LINWOOD — Brian Lopez, a stylist at Salon Kink in Central Square, was still a cosmetology student when his mother, Kim Saparito-Austin, who works in the Absecon School District, told him there might be a way he could share his skills and help families with special-needs children.

“My mom said there were some kids in the district who were on the autism spectrum and had some bad experiences when they went to get a haircut,” said Lopez. “The lights, the hairdryers, people coming in and out of the salon caused the kids to be anxious and make something as simple as getting a haircut a very difficult event.”

So Lopez volunteered in Absecon, and that familiar face and the repetition went a long way to making the children comfortable, making a previously dreaded experience quite manageable.

"Soon after Brian left Absecon following that first haircut, the smiles, the thank-yous, the feeling of helping others was overwhelming for him. He understood he could use his talents and kind heart to make a difference for others and was then passionate about developing a plan," said Saparito-Austin.

After getting hired at Salon Kink, several clients related to Lopez the difficulty of getting haircuts for their children and grandchildren diagnosed with autism.

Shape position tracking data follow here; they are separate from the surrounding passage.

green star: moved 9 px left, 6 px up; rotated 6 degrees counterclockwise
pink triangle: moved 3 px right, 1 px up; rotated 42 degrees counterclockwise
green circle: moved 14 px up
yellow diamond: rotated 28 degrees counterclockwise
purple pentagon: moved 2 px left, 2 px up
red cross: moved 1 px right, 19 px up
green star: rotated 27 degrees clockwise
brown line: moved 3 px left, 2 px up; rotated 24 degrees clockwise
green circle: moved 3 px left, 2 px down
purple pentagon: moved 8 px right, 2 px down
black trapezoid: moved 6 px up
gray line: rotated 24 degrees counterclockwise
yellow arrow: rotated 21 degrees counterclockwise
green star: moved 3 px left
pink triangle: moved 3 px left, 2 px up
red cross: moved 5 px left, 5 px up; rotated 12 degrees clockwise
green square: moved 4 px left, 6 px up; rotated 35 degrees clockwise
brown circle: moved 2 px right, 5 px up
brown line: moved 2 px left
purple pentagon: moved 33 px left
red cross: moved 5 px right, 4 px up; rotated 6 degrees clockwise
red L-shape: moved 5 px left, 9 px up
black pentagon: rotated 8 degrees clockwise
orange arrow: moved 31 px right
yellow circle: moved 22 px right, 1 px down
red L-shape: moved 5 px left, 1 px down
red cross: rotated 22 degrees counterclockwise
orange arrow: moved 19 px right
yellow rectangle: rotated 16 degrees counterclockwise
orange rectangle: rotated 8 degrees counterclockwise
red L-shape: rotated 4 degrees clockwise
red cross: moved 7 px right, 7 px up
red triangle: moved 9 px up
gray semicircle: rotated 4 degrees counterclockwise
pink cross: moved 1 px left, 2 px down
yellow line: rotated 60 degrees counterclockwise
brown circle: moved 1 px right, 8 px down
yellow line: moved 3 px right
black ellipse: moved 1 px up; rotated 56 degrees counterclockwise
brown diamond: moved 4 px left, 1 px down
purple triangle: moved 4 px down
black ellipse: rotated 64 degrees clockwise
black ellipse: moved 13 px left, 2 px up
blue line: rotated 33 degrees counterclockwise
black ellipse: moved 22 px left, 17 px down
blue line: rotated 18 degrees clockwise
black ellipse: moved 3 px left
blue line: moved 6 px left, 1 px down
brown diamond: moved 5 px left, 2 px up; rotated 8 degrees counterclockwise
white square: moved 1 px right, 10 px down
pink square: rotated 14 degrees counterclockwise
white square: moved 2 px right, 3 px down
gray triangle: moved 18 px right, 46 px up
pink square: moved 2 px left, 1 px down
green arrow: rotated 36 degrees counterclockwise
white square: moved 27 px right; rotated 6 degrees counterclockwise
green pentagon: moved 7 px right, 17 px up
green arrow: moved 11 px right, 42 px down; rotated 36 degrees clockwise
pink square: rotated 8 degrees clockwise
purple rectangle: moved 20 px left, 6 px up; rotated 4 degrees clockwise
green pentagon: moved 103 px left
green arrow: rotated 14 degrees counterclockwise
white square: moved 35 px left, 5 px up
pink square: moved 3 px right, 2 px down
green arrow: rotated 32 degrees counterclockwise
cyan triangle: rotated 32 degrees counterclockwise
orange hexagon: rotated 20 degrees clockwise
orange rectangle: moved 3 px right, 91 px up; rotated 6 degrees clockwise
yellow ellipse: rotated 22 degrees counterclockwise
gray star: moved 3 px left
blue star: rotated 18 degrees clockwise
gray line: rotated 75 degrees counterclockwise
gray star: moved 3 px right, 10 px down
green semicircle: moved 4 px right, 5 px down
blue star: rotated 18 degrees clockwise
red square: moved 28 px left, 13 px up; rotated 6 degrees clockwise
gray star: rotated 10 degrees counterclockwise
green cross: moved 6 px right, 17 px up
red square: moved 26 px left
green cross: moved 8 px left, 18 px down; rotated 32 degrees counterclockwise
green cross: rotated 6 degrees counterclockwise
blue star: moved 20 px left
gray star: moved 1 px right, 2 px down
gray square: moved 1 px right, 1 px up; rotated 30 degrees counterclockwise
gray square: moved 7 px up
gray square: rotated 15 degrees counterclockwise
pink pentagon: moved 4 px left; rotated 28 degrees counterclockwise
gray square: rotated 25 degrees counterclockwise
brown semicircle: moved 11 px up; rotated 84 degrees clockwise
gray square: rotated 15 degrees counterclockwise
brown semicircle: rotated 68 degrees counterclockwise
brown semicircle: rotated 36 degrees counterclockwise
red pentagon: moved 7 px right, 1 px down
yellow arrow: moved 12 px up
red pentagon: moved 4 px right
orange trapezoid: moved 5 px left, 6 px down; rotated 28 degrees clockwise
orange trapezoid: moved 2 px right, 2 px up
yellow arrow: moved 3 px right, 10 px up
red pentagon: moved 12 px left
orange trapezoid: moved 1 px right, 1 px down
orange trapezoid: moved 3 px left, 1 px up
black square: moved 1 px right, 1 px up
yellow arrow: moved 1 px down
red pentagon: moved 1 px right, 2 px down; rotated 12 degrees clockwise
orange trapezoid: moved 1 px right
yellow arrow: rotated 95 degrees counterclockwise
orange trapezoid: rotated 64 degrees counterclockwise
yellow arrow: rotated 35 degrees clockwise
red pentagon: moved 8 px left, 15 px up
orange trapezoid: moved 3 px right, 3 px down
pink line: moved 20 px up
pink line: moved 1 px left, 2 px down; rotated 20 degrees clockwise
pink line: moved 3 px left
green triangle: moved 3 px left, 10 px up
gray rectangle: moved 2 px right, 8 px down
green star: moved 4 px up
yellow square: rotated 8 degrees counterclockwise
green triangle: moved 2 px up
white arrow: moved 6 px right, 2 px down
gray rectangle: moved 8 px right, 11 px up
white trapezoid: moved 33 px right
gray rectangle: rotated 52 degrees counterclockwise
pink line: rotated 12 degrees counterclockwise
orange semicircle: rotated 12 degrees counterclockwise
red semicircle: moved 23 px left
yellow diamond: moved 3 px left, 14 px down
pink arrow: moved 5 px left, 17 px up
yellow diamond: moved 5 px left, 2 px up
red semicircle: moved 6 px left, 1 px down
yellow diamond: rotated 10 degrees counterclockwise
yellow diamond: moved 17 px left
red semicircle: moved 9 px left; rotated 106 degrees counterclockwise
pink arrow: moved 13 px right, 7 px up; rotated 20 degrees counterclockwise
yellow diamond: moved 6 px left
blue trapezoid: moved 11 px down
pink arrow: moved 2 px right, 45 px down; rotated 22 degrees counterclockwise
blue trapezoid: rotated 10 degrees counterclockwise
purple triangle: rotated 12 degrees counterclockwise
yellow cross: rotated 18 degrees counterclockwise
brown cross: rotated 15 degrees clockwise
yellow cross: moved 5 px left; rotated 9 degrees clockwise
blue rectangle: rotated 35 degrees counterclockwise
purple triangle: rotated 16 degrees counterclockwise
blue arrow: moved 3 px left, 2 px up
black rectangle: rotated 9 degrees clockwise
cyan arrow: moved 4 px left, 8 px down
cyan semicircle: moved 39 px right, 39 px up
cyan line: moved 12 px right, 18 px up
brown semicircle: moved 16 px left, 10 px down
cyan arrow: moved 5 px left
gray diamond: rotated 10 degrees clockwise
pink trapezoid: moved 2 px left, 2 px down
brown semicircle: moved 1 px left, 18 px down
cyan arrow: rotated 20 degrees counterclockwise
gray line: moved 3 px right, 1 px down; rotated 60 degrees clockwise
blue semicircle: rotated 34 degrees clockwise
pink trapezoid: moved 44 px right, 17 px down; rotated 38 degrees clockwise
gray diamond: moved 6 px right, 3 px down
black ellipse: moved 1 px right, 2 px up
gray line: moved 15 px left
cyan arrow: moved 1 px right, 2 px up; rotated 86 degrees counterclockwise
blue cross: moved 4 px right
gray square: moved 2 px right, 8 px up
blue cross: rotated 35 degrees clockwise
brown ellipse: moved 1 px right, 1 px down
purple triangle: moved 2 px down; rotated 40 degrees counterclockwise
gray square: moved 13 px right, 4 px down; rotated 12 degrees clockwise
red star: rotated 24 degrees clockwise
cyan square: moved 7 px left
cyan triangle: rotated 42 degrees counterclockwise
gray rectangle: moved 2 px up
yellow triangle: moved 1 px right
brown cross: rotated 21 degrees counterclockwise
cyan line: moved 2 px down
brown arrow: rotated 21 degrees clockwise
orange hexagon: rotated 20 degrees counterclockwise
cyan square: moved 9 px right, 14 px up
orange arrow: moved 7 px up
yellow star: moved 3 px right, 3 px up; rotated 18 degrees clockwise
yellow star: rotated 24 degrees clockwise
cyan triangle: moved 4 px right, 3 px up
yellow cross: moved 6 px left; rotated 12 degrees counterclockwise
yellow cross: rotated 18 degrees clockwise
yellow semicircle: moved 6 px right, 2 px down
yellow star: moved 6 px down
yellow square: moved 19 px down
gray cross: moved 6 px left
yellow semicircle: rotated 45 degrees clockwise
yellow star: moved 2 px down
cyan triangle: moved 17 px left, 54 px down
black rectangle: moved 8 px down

Wanting to help, Lopez came up with Kuts for a Cause to help special-needs children and those on the autism spectrum.

Lopez said that with the full support of the owner, Belinda Novelli, and junior stylist Sabrina Solozano, they decided to open the salon once a month on the first Tuesday, a day Salon Kink is normally closed, and book one-hour time slots for the kids so they can come in and not have the normal distractions, noise and bright lights that might cause a child on the autism spectrum to be anxious.

“I encourage parents to bring in whatever they might need to keep their son or daughter occupied while I cut their hair,” said Lopez. “The end result is that the kids are able to get a haircut without problems and without the anxiety.”

Cindy Fertsch, of Egg Harbor Township, executive director of Heart of Surfing, an organization dedicated to providing meaningful learning experiences for autistic children and their families, said speaking from firsthand experience, getting a haircut for an autistic child can seem like climbing Mt. Everest. Fertsch added she truly appreciates Lopez’s efforts.

While Lopez said the experience is different with every child, it is always rewarding. He is reaching out and encouraging other stylists to lend their talents to help families of autistic and special-needs children in their own salons.

Lopez has expanded his effort to help special needs young clients at the Anthony J. Hair Studio in Sicklerville, Camden County, on the third Monday of the month. The stylist said 100 percent of the cost of the haircut, $28, the same as it is for any youth cut, is donated the Arc of Atlantic County.